Life After Beth Review

Life After Beth
Mourning the death of his girlfriend Beth (Plaza) while hiking, Zach (DeHaan) is perplexed but delighted when she somehow comes back. But he soon learns she’'s not quite how he remembers.

by Owen Williams |
Published on
Release Date:

03 Oct 2014

Running Time:

89 minutes

Certificate:

15

Original Title:

Life After Beth

Jeff Baena's deadpan domestic zombie apocalypse goes out of its way not to actually articulate any rules or reasons for its own idiosyncratic outbreak. There’s no explanation of why the dead are digging themselves out of their graves, although there is a Romero-like suggestion that the zombies are returning to what they knew: jobs as postmen or diner chefs, old haunts, former addresses. They have rage issues, but find “smooth jazz” calming. And again, for reasons left opaque, they prefer to live in mud-lined loft spaces. “I fought in World War II and I know attics,” is a particularly choice non sequitur from revenant Grandpa Orfman (Garry Marshall).

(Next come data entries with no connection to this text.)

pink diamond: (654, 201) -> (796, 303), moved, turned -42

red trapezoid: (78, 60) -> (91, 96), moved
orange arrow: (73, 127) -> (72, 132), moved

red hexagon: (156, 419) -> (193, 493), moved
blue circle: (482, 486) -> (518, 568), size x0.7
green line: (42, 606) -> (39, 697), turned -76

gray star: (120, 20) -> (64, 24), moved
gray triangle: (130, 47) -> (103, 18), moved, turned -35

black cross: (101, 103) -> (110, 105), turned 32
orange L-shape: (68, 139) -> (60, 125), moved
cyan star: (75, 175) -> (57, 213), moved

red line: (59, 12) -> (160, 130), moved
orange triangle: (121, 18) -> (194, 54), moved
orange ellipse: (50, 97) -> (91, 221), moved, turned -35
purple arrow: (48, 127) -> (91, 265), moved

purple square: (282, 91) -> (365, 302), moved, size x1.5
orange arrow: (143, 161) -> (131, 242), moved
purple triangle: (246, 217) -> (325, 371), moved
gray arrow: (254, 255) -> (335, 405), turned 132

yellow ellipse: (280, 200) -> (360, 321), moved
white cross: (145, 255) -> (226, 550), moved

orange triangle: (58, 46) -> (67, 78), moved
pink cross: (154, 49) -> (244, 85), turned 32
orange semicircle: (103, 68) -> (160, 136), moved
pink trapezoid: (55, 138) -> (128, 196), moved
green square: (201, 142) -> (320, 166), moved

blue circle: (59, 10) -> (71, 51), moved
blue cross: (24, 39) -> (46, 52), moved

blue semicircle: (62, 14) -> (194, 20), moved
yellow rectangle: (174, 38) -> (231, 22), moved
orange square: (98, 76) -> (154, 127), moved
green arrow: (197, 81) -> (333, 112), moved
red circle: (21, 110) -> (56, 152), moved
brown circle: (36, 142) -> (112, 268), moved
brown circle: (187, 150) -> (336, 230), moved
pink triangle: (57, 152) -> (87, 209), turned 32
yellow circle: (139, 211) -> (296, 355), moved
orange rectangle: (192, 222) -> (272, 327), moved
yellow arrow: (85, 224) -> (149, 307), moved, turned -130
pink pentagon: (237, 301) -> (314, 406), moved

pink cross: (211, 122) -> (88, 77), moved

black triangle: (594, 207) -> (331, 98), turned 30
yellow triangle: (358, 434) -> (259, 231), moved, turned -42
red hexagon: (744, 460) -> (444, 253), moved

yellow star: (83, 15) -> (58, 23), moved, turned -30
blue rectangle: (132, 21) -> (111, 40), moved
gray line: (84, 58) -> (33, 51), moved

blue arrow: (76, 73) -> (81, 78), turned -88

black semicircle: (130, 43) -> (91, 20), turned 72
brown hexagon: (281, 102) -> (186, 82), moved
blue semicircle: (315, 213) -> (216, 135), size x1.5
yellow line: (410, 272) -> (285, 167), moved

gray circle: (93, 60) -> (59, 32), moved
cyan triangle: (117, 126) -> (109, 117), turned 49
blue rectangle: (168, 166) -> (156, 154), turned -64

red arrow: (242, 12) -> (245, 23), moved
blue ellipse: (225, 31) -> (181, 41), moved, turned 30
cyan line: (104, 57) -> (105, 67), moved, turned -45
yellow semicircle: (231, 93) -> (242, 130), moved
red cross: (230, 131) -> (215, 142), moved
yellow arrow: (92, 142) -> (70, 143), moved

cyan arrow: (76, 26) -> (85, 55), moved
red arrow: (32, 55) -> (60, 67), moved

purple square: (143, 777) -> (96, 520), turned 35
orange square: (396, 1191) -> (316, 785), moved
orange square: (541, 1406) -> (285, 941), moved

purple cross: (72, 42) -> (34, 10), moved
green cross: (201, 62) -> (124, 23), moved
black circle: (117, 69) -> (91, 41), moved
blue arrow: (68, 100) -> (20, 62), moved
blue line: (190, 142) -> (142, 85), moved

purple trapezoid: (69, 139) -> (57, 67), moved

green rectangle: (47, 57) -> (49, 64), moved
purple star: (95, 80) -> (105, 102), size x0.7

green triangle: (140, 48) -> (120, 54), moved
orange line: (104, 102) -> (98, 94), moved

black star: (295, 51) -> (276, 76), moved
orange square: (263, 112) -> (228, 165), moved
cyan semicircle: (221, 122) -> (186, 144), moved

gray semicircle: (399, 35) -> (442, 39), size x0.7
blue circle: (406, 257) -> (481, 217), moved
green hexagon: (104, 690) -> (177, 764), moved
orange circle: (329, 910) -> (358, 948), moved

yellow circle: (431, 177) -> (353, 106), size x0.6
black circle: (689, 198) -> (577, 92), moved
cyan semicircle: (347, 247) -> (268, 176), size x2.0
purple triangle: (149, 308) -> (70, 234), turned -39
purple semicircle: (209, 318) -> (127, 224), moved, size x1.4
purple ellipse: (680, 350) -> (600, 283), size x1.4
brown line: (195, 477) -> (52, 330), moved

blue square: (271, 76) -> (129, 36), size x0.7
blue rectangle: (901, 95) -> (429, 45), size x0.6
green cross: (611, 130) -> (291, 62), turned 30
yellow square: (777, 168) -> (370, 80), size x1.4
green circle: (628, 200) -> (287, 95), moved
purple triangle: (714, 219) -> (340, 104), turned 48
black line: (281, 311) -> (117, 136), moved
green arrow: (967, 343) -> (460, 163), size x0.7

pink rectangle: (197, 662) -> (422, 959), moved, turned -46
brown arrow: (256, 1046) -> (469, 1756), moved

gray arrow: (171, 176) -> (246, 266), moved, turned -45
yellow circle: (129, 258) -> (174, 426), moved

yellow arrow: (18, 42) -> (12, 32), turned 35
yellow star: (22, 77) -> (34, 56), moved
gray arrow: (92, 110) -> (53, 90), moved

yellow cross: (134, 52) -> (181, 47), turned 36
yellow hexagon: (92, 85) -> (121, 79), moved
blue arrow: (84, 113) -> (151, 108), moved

Tonally Life After Beth is not at all about Shaun-style splatstick, and far more along the lines of Jay and Mark Duplass’ Cyrus. That film starred John C. Reilly, again perfectly cast here as Beth’s doting father Maury Slocum, and cannily paired with Molly Shannon as his wife Geenie. The relishably insensitive Orfmans — Paul Reiser and Cheryl Hines as Zach’s (Dane DeHaan) parents, as well as Matthew Gray Gubler as his gun-nut brother — are also excellent, while Anna Kendrick plies her usual sweetness as Zach’s potential post-Beth romantic interest. DeHaan, playing it half-creepy as a not-at-all-obvious romantic lead, seems more at home here than the bigger-budget likes of the Spider-Man films.

Admittedly, everyone is cast to type... but then there’s Aubrey Plaza, sinking her teeth into a role that lets her literally chew the scenery. With an arc that takes her from something resembling Beth’s perky old self to a muttering, twitching, gurning wreck strapped to an oven, it’s not necessarily a performance you’d expect if you’re only familiar with her Parks And Recreation work. But the fact that one of her earliest roles was as ‘Girl With Massive Headwound’ in the short Killswitch suggests, perhaps, a long-standing but un-indulged affinity for gory prosthetics.

We must surely now be getting close to some sort of zombie saturation point, with even the zomromcom becoming a distinct subsubgenre. On Beth'’s evidence, however, there'’s life in the undead yet.